The Senate Courts of Justice Committee on Wednesday approved a measure that would eliminate Virginia's one-gun-a-month restriction on handgun purchases, setting up what could be the most significant change to Virginia's gun laws in years.
The committee deferred until next year consideration of a bill that would exempt from state background checks long guns and rifles purchased from gun dealers, and a senator withdrew from consideration a bill that would have restricted public colleges and universities from enacting regulations to bar the carrying of firearms on campus. Currently, the state's schools can enact their own regulations banning guns on campus.
Gun-rights advocates are pushing a number of bills, emboldened by a conservative wave of Republican lawmakers who were elected in November and tipped the Senate's balance to the GOP. Republicans have an 8-7 majority on the Courts committee, which Democrats controlled last year.
In 1993, the legislature approved the one-gun-a-month restriction, advocated by then-Gov. L. Douglas Wilder, to address interstate trafficking of firearms in Virginia. Attempts to repeal the law had failed before this session, in which Republicans assumed control of the Senate for the first time in four years.

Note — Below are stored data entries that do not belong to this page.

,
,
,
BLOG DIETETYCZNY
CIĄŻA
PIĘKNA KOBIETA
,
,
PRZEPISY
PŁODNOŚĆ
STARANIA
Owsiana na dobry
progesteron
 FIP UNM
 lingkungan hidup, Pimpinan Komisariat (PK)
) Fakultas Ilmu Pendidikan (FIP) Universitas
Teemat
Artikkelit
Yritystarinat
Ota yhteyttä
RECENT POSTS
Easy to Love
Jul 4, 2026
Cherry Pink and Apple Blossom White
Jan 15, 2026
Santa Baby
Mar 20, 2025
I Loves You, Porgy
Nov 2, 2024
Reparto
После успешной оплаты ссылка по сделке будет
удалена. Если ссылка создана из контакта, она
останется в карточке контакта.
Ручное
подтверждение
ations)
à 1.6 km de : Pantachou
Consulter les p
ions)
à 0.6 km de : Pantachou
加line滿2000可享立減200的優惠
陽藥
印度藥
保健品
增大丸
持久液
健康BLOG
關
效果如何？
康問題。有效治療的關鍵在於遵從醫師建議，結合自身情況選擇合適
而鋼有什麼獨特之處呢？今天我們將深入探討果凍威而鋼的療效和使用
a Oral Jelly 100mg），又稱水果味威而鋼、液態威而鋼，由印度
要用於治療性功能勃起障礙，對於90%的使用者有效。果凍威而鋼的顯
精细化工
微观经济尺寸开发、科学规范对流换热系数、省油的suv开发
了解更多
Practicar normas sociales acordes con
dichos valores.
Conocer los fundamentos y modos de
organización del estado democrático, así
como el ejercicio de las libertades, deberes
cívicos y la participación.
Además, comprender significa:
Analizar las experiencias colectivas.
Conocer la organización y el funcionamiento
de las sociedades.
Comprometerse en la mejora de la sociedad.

The vote on Senate Bill 323, sponsored by Sen. Charles W. Carrico Sr., R-Grayson, was 8-6, with Sen. John S. Edwards, D-Roanoke, voting for passage with seven Republicans. Sen. Thomas K. Norment, Jr., R-James City, who was not present at the time of the vote, was recorded as abstaining. The vote came during a marathon five-hour meeting in which lawmakers took up a series of gun bills.
The repeal measure has strong support in the Republican-dominated House of Delegates, and Gov. Bob McDonnell has indicated he is inclined to sign the bill.
Opponents of Carrico's bill said repeal of the law would hamper efforts to stem the flow of weapons.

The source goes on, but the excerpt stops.